### Requirement
The records below are to be restated word for word, with every picture left out.

### Data supplied
--- START ---
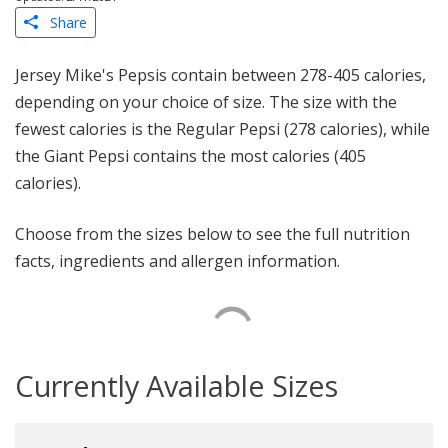
Share
Jersey Mike's Pepsis contain between 278-405 calories,
depending on your choice of size. The size with the
fewest calories is the Regular Pepsi (278 calories), while
the Giant Pepsi contains the most calories (405
calories).
Choose from the sizes below to see the full nutrition
facts, ingredients and allergen information.
Currently Available Sizes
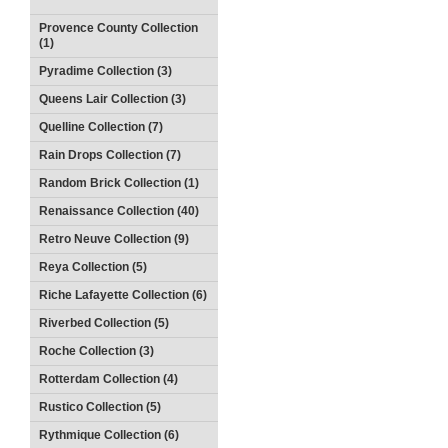
Provence County Collection
(1)
Pyradime Collection (3)
Queens Lair Collection (3)
Quelline Collection (7)
Rain Drops Collection (7)
Random Brick Collection (1)
Renaissance Collection (40)
Retro Neuve Collection (9)
Reya Collection (5)
Riche Lafayette Collection (6)
Riverbed Collection (5)
Roche Collection (3)
Rotterdam Collection (4)
Rustico Collection (5)
Rythmique Collection (6)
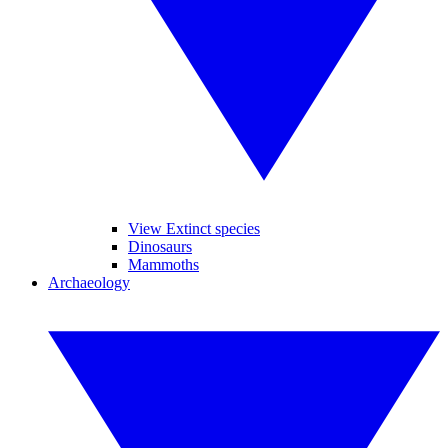
View Extinct species
Dinosaurs
Mammoths
Archaeology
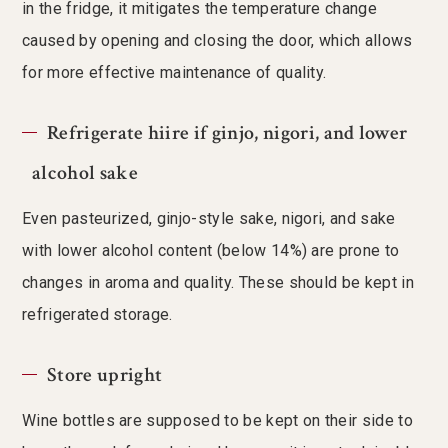
in the fridge, it mitigates the temperature change
caused by opening and closing the door, which allows
for more effective maintenance of quality.
Refrigerate hiire if ginjo, nigori, and lower
alcohol sake
Even pasteurized, ginjo-style sake, nigori, and sake
with lower alcohol content (below 14%) are prone to
changes in aroma and quality. These should be kept in
refrigerated storage.
Store upright
Wine bottles are supposed to be kept on their side to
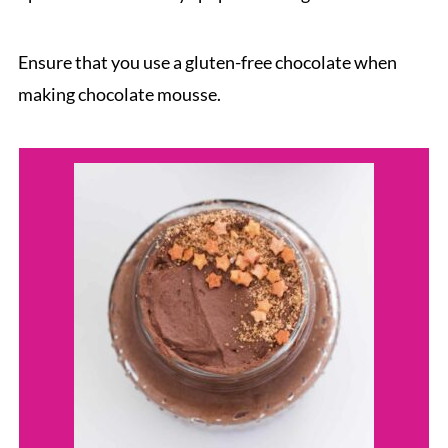
Ensure that you use a gluten-free chocolate when
making chocolate mousse.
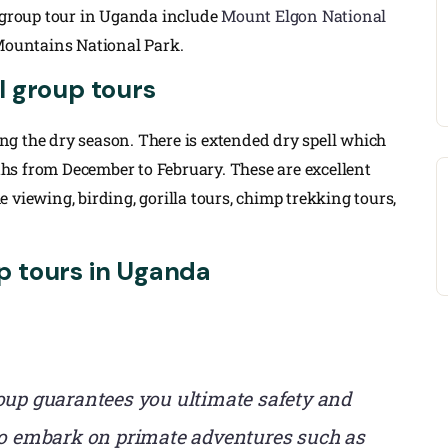
l group tour in Uganda include
Mount Elgon National
 Mountains National Park.
l group tours
g the dry season. There is extended dry spell which
hs from December to February. These are excellent
 viewing, birding, gorilla tours, chimp trekking tours,
p tours in Uganda
oup guarantees you ultimate safety and
who embark on primate adventures such as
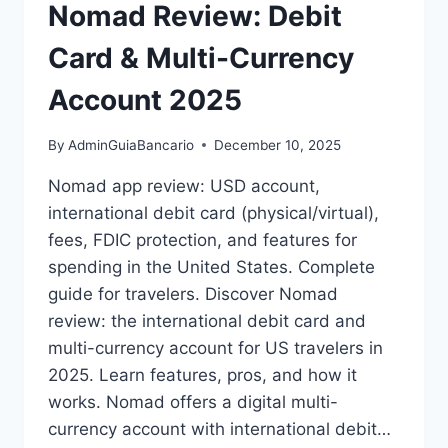
Nomad Review: Debit
Card & Multi-Currency
Account 2025
By
AdminGuiaBancario
December 10, 2025
Nomad app review: USD account,
international debit card (physical/virtual),
fees, FDIC protection, and features for
spending in the United States. Complete
guide for travelers. Discover Nomad
review: the international debit card and
multi-currency account for US travelers in
2025. Learn features, pros, and how it
works. Nomad offers a digital multi-
currency account with international debit…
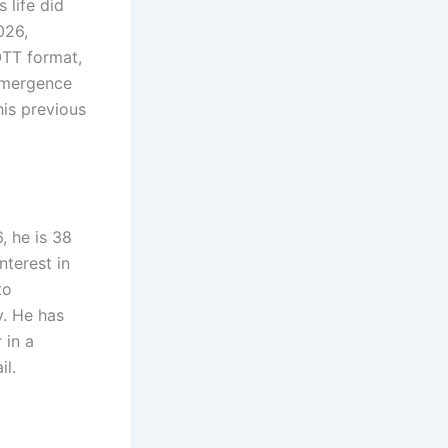
 life did
026,
OTT format,
eemergence
his previous
, he is 38
nterest in
to
y. He has
 in a
il.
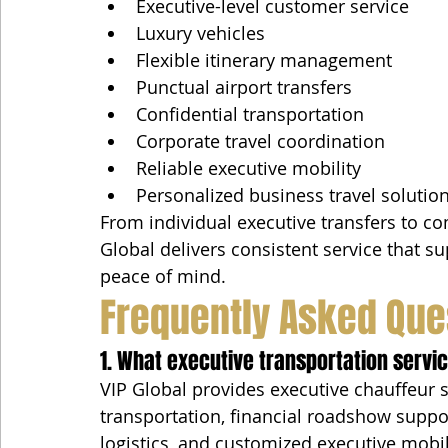
Executive-level customer service
Luxury vehicles
Flexible itinerary management
Punctual airport transfers
Confidential transportation
Corporate travel coordination
Reliable executive mobility
Personalized business travel solutio
From individual executive transfers to c
Global delivers consistent service that su
peace of mind.
Frequently Asked Que
1. What executive transportation servi
VIP Global provides executive chauffeur se
transportation, financial roadshow suppo
logistics, and customized executive mobi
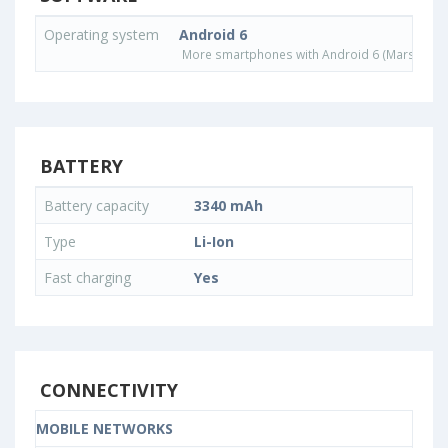
Operating system
Android 6
More smartphones with Android 6 (Marshmall
BATTERY
Battery capacity
3340 mAh
Type
Li-Ion
Fast charging
Yes
CONNECTIVITY
MOBILE NETWORKS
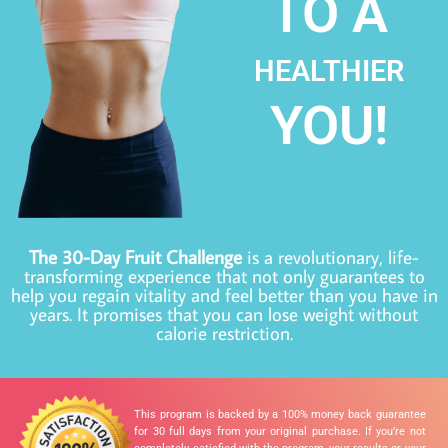
TO A
HEALTHIER
YOU!
The 30-Day Fruit Challenge
is a revolutionary, life-
transforming experience that not only guarantees to
help you regain vitality and feel better than you have in
years. It promises that you can lose weight without
calorie restriction.
This program is backed by a 100% money back guarantee
for 30 full days from your original purchase. If you’re not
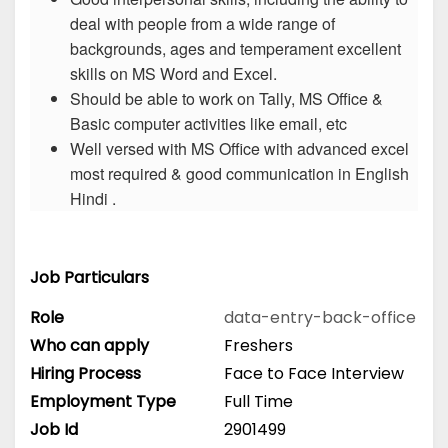
deal with people from a wide range of
backgrounds, ages and temperament excellent
skills on MS Word and Excel.
Should be able to work on Tally, MS Office &
Basic computer activities like email, etc
Well versed with MS Office with advanced excel
most required & good communication in English
Hindi .
Job Particulars
Role
data-entry-back-office
Who can apply
Freshers
Hiring Process
Face to Face Interview
Employment Type
Full Time
Job Id
2901499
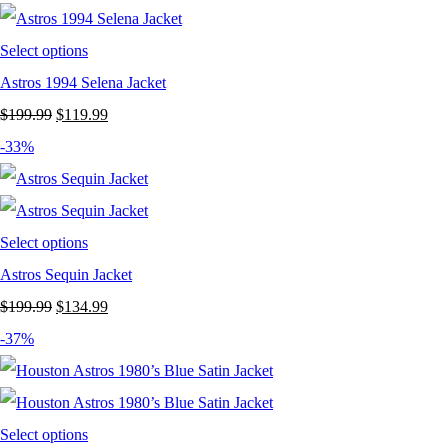
Select options
Astros 1994 Selena Jacket
Original
Current
$
199.99
$
119.99
price
price
-33%
was:
is:
$199.99.
$119.99.
Select options
Astros Sequin Jacket
Original
Current
$
199.99
$
134.99
price
price
-37%
was:
is:
$199.99.
$134.99.
Select options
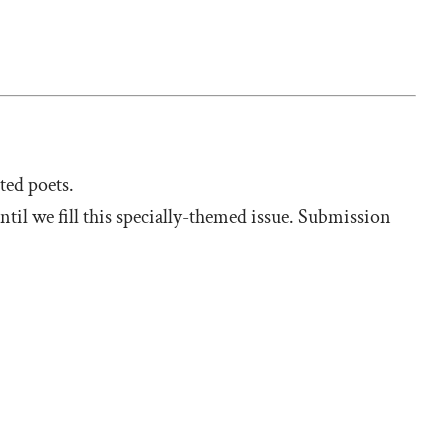
sted poets.
til we fill this specially-themed issue. Submission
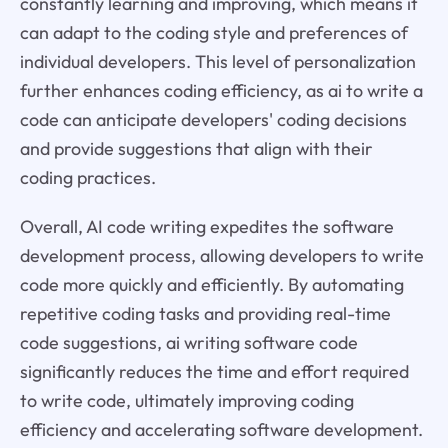
constantly learning and improving, which means it
can adapt to the coding style and preferences of
individual developers. This level of personalization
further enhances coding efficiency, as ai to write a
code can anticipate developers' coding decisions
and provide suggestions that align with their
coding practices.
Overall, AI code writing expedites the software
development process, allowing developers to write
code more quickly and efficiently. By automating
repetitive coding tasks and providing real-time
code suggestions, ai writing software code
significantly reduces the time and effort required
to write code, ultimately improving coding
efficiency and accelerating software development.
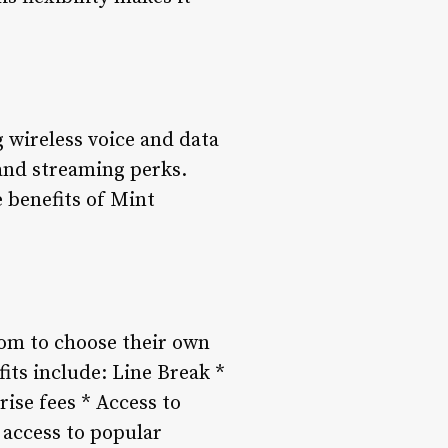
g wireless voice and data
 and streaming perks.
 benefits of Mint
dom to choose their own
its include: Line Break *
rise fees * Access to
 access to popular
--- END ---
### Answer below
Share
Jersey Mike's Pepsis contain between 278-405 calories,
depending on your choice of size. The size with the
fewest calories is the Regular Pepsi (278 calories), while
the Giant Pepsi contains the most calories (405
calories).
Choose from the sizes below to see the full nutrition
facts, ingredients and allergen information.
Currently Available Sizes
Provence County Collection
(1)
Pyradime Collection (3)
Queens Lair Collection (3)
Quelline Collection (7)
Rain Drops Collection (7)
Random Brick Collection (1)
Renaissance Collection (40)
Retro Neuve Collection (9)
Reya Collection (5)
Riche Lafayette Collection (6)
Riverbed Collection (5)
Roche Collection (3)
Rotterdam Collection (4)
Rustico Collection (5)
Rythmique Collection (6)
View Extinct species
Dinosaurs
Mammoths
Archaeology
in the fridge, it mitigates the temperature change
caused by opening and closing the door, which allows
for more effective maintenance of quality.
Refrigerate hiire if ginjo, nigori, and lower
alcohol sake
Even pasteurized, ginjo-style sake, nigori, and sake
with lower alcohol content (below 14%) are prone to
changes in aroma and quality. These should be kept in
refrigerated storage.
Store upright
Wine bottles are supposed to be kept on their side to
Ensure that you use a gluten-free chocolate when
making chocolate mousse.
l group tour in Uganda include
Mount Elgon National
 Mountains National Park.
l group tours
g the dry season. There is extended dry spell which
hs from December to February. These are excellent
 viewing, birding, gorilla tours, chimp trekking tours,
p tours in Uganda
oup guarantees you ultimate safety and
who embark on primate adventures such as
Nomad Review: Debit
Card & Multi-Currency
Account 2025
By
AdminGuiaBancario
December 10, 2025
Nomad app review: USD account,
international debit card (physical/virtual),
fees, FDIC protection, and features for
spending in the United States. Complete
guide for travelers. Discover Nomad
review: the international debit card and
multi-currency account for US travelers in
2025. Learn features, pros, and how it
works. Nomad offers a digital multi-
currency account with international debit…
 life did
026,
OTT format,
eemergence
his previous
, he is 38
nterest in
to
y. He has
 in a
il.
Executive-level customer service
Luxury vehicles
Flexible itinerary management
Punctual airport transfers
Confidential transportation
Corporate travel coordination
Reliable executive mobility
Personalized business travel solutio
From individual executive transfers to c
Global delivers consistent service that su
peace of mind.
Frequently Asked Que
1. What executive transportation servi
VIP Global provides executive chauffeur se
transportation, financial roadshow suppo
logistics, and customized executive mobi
Operating system
Android 6
More smartphones with Android 6 (Marshmall
BATTERY
Battery capacity
3340 mAh
Type
Li-Ion
Fast charging
Yes
CONNECTIVITY
MOBILE NETWORKS
TO A
HEALTHIER
YOU!
The 30-Day Fruit Challenge
is a revolutionary, life-
transforming experience that not only guarantees to
help you regain vitality and feel better than you have in
years. It promises that you can lose weight without
calorie restriction.
This program is backed by a 100% money back guarantee
for 30 full days from your original purchase. If you’re not
deal with people from a wide range of
backgrounds, ages and temperament excellent
skills on MS Word and Excel.
Should be able to work on Tally, MS Office &
Basic computer activities like email, etc
Well versed with MS Office with advanced excel
most required & good communication in English
Hindi .
Job Particulars
Role
data-entry-back-office
Who can apply
Freshers
Hiring Process
Face to Face Interview
Employment Type
Full Time
Job Id
2901499
Select options
Astros 1994 Selena Jacket
Original
Current
$
199.99
$
119.99
price
price
-33%
was:
is:
$199.99.
$119.99.
Select options
Astros Sequin Jacket
Original
Current
$
199.99
$
134.99
price
price
-37%
was:
is:
$199.99.
$134.99.
Select options
sted poets.
til we fill this specially-themed issue. Submission
constantly learning and improving, which means it
can adapt to the coding style and preferences of
individual developers. This level of personalization
further enhances coding efficiency, as ai to write a
code can anticipate developers' coding decisions
and provide suggestions that align with their
coding practices.
Overall, AI code writing expedites the software
development process, allowing developers to write
code more quickly and efficiently. By automating
repetitive coding tasks and providing real-time
code suggestions, ai writing software code
significantly reduces the time and effort required
to write code, ultimately improving coding
efficiency and accelerating software development.
g wireless voice and data
 and streaming perks.
 benefits of Mint
dom to choose their own
its include: Line Break *
rise fees * Access to
 access to popular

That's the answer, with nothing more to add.